• Goal of the exercise
Could you print the lines below exactly, from the one holding "Aislamiento térmico para" through the last line, with no other output?

########################################

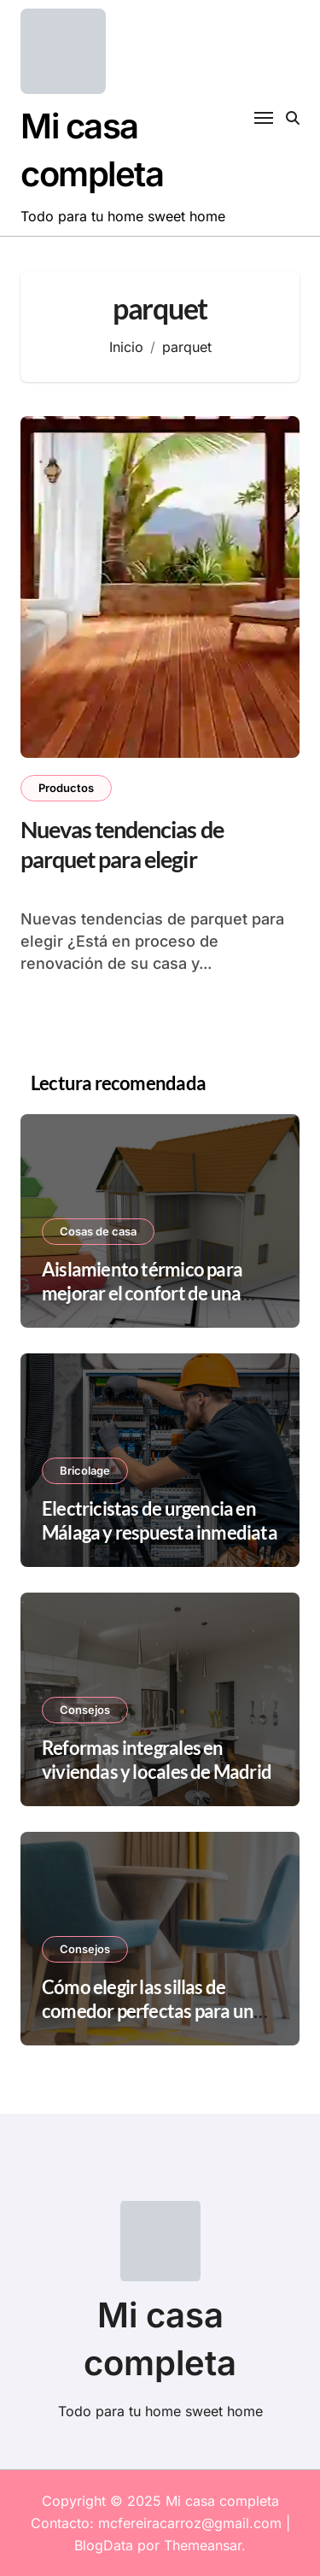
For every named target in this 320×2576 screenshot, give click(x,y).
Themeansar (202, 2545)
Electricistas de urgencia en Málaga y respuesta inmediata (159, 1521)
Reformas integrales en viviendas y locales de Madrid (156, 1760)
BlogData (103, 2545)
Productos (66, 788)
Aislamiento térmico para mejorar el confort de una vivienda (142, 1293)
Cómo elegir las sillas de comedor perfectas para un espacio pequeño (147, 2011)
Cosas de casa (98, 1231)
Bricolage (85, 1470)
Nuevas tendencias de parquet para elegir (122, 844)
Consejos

########################################

• Result below
Aislamiento térmico para mejorar el confort de una vivienda (142, 1293)
Cómo elegir las sillas de comedor perfectas para un espacio pequeño (147, 2011)
Cosas de casa (98, 1231)
Bricolage (85, 1470)
Nuevas tendencias de parquet para elegir (122, 844)
Consejos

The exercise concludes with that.